Please filter the entries and return only the lines that include "социальной".

──────── AVAILABLE RECORDS

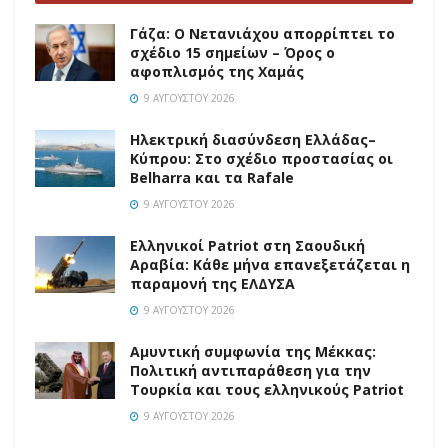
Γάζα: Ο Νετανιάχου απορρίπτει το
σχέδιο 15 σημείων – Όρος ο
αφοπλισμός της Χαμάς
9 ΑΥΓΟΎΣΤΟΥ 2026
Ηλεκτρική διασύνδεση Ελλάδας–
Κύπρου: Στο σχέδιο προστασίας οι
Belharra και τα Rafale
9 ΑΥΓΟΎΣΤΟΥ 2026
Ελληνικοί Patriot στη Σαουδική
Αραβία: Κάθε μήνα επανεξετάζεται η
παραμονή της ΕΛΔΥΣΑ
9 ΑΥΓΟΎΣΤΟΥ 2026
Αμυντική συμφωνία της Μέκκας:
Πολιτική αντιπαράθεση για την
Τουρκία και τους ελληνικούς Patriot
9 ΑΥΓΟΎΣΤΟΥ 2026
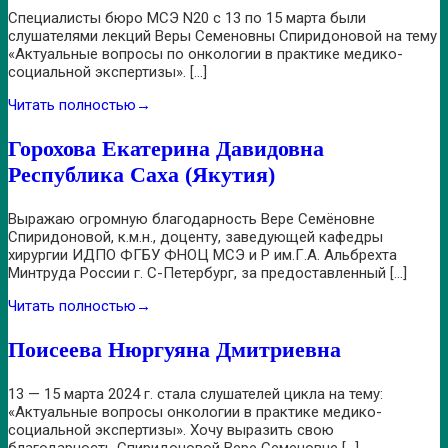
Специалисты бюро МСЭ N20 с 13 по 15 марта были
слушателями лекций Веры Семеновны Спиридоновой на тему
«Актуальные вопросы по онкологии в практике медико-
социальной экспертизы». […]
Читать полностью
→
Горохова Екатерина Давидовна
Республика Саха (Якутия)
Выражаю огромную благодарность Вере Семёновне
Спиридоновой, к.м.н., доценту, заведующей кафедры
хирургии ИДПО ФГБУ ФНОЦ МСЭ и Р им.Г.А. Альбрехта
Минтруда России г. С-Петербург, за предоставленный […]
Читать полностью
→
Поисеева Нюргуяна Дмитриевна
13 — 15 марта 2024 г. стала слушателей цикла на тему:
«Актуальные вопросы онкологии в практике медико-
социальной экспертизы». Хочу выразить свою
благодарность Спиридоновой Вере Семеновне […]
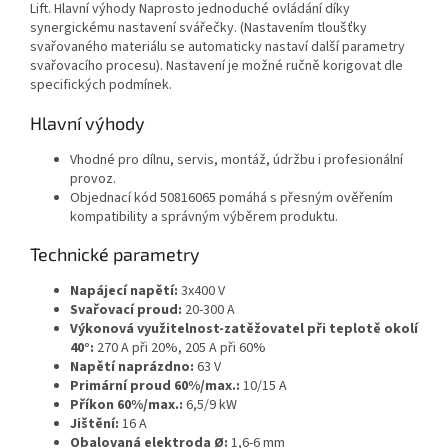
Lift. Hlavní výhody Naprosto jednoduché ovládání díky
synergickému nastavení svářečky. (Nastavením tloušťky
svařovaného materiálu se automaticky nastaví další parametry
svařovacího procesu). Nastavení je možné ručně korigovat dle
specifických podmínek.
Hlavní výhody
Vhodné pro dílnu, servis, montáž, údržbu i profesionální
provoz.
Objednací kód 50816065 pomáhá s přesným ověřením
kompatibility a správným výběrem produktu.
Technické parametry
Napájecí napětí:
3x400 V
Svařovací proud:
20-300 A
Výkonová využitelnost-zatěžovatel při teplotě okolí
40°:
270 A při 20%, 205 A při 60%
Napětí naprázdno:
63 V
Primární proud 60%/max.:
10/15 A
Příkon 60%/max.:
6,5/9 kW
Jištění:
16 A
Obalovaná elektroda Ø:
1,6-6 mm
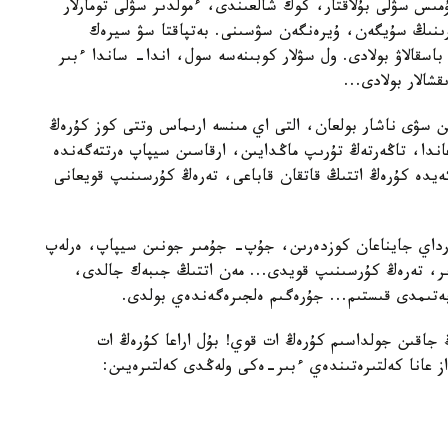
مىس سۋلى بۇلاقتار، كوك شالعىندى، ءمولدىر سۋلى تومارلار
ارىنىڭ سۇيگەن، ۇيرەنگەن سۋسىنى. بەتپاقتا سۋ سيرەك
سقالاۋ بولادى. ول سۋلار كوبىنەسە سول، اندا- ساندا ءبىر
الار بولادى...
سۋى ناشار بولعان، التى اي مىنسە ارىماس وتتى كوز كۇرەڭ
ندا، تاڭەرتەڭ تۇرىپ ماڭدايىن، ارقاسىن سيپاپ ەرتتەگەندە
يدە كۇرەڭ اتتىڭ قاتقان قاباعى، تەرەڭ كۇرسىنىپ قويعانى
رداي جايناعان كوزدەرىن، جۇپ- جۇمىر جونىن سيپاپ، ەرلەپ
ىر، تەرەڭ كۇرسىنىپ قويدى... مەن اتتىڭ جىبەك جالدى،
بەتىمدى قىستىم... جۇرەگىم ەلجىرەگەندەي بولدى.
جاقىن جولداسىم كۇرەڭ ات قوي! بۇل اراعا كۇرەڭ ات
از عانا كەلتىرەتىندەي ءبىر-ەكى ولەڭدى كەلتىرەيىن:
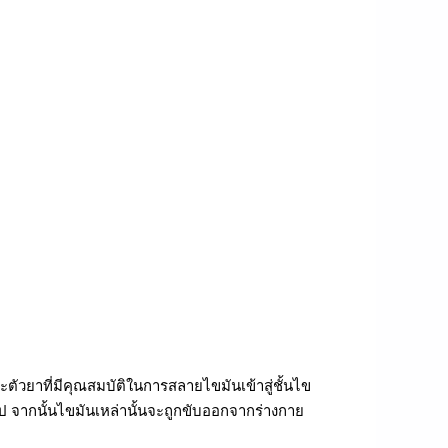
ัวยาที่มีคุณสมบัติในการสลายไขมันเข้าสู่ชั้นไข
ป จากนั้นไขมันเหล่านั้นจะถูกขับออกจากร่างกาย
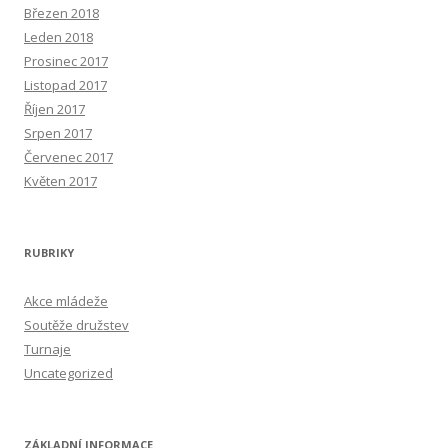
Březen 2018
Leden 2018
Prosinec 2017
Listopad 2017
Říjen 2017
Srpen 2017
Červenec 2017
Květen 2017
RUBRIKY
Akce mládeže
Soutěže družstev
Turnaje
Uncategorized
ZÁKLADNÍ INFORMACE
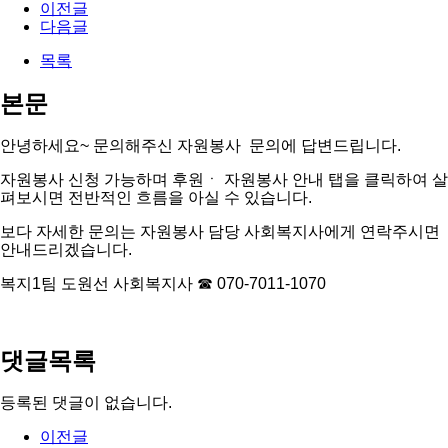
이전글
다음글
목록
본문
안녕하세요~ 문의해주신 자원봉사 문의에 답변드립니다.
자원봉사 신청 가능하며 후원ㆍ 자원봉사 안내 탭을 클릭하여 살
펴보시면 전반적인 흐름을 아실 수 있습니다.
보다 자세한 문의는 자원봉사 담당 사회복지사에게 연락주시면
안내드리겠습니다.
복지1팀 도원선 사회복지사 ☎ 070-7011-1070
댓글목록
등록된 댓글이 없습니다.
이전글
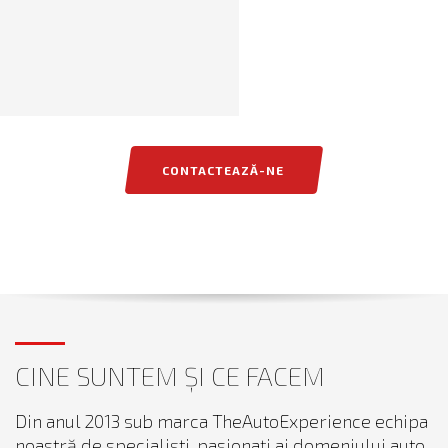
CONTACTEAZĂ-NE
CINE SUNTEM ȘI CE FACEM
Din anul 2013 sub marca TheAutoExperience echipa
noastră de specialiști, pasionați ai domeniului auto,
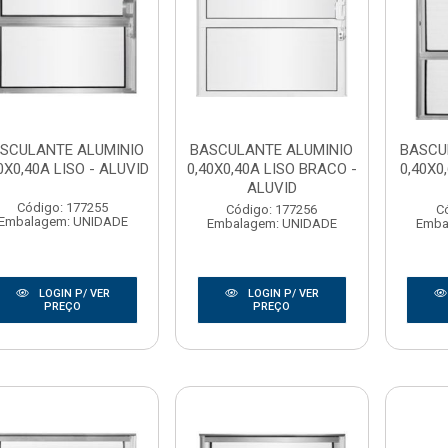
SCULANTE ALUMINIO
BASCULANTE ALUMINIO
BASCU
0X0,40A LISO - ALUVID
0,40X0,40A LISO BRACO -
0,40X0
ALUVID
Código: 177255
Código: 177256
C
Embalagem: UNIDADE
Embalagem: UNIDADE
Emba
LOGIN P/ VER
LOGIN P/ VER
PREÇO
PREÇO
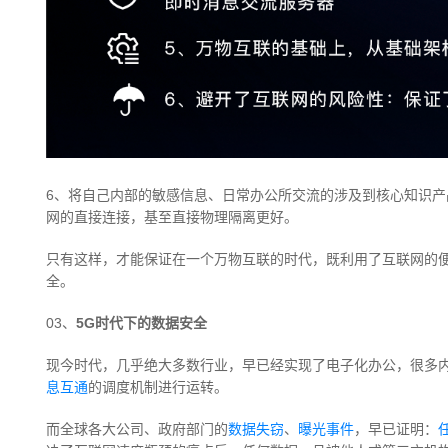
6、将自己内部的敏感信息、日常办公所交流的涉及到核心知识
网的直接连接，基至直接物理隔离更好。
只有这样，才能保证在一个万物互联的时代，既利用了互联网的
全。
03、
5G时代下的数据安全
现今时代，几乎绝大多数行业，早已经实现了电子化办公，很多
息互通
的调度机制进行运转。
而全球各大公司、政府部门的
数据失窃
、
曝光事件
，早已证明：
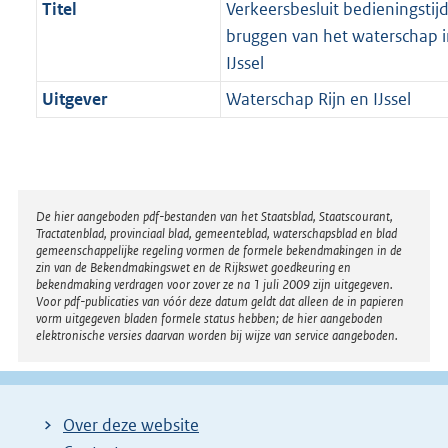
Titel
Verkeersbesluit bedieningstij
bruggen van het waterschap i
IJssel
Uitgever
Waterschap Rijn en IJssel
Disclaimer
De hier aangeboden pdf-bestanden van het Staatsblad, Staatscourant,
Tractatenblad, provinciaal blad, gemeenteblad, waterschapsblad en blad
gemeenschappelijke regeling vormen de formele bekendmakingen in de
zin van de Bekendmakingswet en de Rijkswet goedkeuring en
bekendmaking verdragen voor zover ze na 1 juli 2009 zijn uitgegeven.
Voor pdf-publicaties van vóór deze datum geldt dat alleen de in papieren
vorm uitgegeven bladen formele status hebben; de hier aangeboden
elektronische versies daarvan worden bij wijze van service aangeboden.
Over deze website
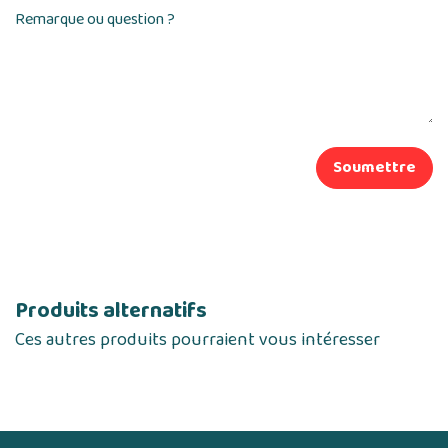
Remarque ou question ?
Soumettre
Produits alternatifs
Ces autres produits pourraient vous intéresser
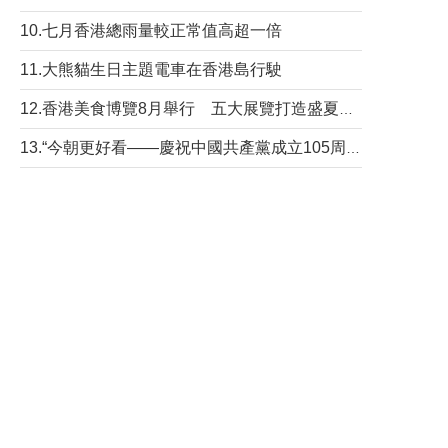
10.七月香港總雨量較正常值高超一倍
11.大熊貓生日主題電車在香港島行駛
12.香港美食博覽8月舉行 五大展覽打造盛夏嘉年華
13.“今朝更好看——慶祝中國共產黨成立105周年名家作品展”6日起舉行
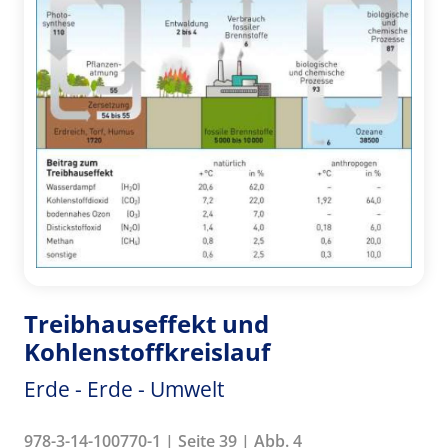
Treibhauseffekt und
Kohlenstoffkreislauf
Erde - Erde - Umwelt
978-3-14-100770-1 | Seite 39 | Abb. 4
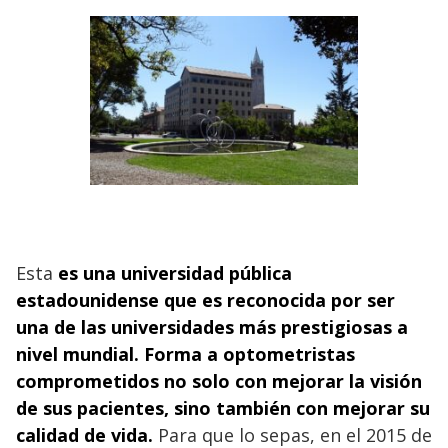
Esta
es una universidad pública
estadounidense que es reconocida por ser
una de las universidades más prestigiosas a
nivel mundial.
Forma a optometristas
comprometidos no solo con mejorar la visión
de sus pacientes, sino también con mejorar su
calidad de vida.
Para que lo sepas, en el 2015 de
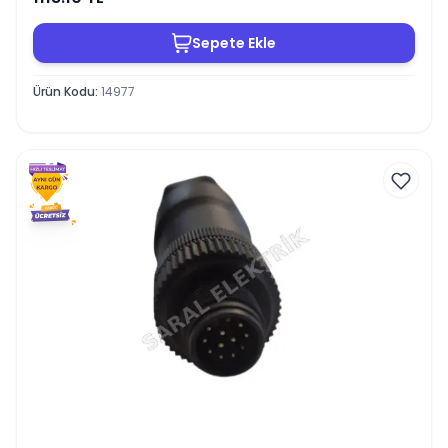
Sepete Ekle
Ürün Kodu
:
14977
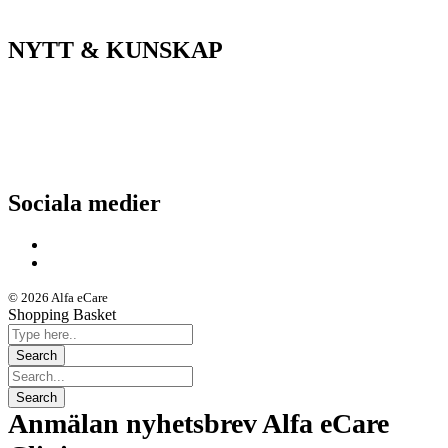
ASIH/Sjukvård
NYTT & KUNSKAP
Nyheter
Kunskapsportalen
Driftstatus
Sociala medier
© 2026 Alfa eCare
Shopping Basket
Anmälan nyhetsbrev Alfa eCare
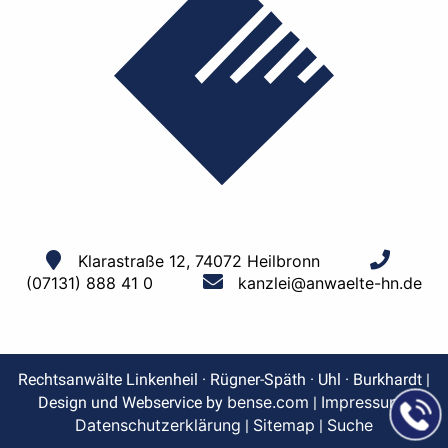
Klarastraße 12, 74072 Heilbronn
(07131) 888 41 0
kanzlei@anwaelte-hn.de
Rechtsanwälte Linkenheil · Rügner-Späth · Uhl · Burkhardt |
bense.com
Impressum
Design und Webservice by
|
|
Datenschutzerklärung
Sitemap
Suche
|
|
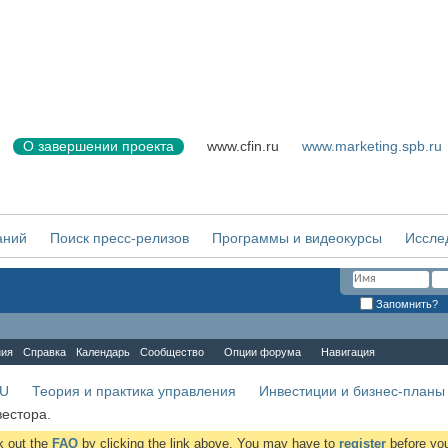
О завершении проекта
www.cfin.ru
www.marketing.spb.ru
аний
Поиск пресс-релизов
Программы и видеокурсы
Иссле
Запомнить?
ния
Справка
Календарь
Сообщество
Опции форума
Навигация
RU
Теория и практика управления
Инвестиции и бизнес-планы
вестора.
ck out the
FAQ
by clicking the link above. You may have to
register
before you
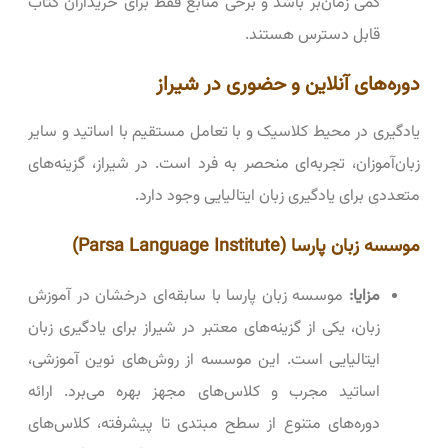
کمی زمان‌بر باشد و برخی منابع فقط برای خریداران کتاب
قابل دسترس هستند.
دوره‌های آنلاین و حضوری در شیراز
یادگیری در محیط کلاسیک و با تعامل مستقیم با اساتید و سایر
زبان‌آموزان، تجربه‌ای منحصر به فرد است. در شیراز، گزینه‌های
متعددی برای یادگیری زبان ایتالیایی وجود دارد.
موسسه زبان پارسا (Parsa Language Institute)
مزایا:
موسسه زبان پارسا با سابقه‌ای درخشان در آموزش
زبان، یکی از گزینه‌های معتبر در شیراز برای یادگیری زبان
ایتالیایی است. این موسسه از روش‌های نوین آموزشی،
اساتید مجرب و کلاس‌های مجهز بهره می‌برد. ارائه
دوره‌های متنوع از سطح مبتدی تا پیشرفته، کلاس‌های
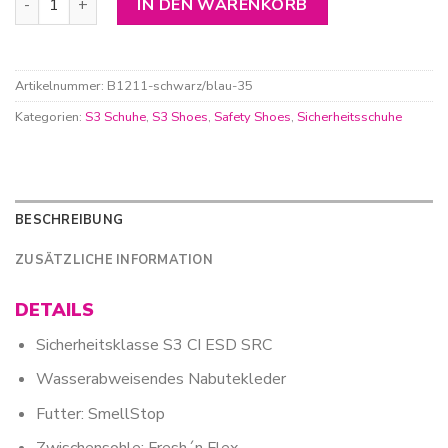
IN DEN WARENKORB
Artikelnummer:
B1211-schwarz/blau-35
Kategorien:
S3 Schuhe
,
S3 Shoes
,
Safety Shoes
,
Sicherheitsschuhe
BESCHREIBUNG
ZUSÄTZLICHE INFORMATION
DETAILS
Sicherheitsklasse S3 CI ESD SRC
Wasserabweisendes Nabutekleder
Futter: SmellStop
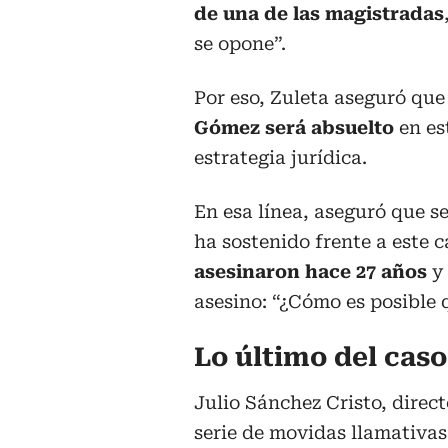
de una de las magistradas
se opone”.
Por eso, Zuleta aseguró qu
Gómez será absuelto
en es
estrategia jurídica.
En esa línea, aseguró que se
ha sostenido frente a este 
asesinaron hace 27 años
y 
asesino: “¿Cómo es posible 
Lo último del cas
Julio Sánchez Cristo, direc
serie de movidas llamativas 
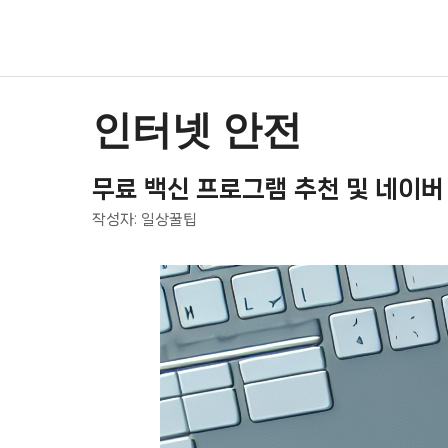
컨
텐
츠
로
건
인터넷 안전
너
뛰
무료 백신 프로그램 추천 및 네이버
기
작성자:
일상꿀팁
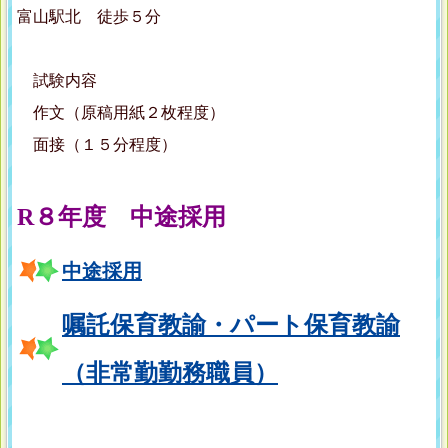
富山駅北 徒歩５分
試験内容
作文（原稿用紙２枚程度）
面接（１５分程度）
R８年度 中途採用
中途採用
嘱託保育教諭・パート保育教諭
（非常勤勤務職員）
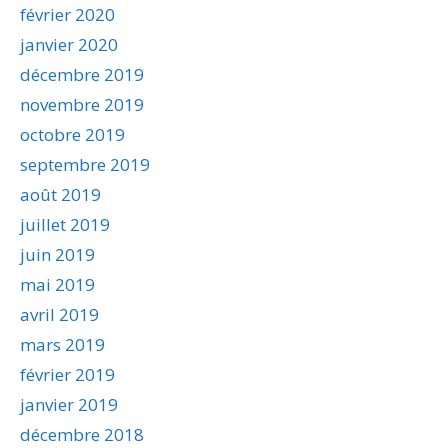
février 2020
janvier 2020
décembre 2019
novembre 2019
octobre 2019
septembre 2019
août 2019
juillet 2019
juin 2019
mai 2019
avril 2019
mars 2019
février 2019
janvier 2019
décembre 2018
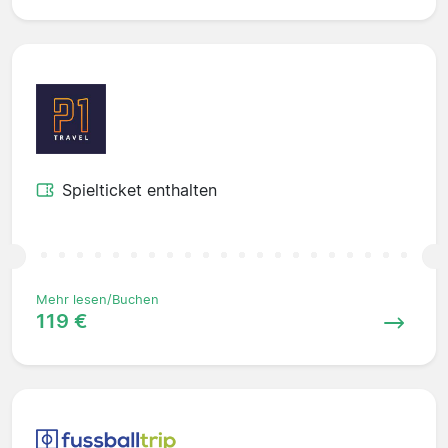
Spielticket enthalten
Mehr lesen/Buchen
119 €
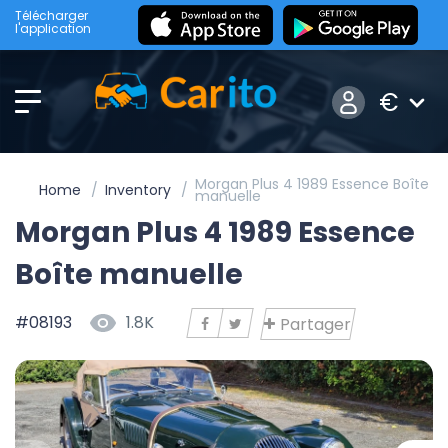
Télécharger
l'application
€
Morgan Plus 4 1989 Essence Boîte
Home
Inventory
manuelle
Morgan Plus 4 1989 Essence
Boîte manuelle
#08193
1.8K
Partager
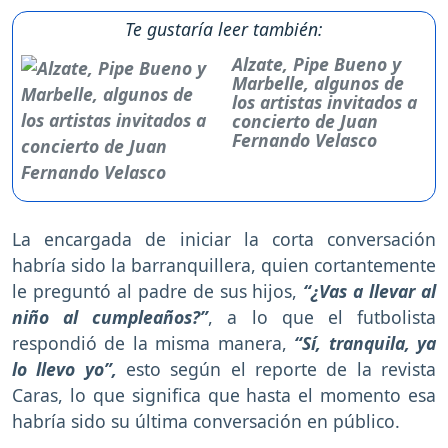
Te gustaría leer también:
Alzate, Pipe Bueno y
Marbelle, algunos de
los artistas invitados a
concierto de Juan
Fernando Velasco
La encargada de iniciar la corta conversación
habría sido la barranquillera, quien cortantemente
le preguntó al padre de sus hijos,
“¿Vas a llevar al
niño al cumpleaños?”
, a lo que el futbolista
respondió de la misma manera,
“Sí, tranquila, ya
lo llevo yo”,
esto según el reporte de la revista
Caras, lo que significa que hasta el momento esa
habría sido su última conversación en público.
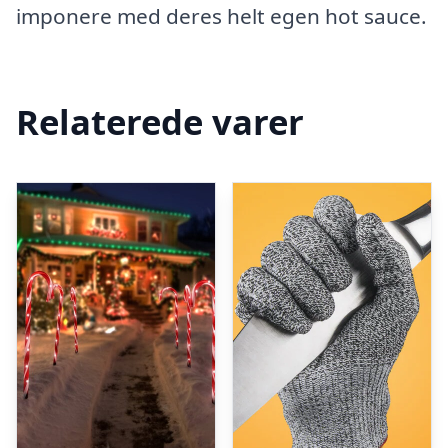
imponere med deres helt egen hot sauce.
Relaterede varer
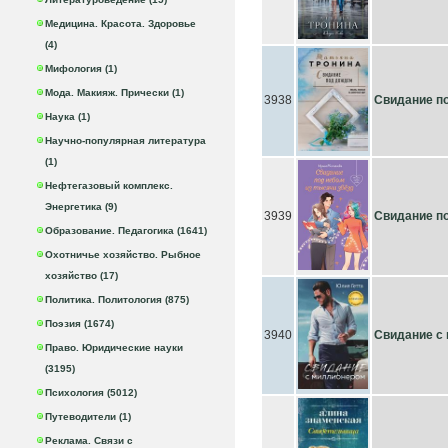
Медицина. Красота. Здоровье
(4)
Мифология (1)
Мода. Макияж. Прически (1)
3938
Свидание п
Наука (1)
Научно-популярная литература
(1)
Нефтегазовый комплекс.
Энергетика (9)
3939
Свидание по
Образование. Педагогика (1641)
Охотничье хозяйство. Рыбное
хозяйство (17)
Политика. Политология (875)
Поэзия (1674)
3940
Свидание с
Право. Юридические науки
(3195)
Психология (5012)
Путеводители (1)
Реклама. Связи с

────────────────

### WRITTEN SOLUTION
социальной экспертизы». […]
социальной экспертизы». Хочу выразить свою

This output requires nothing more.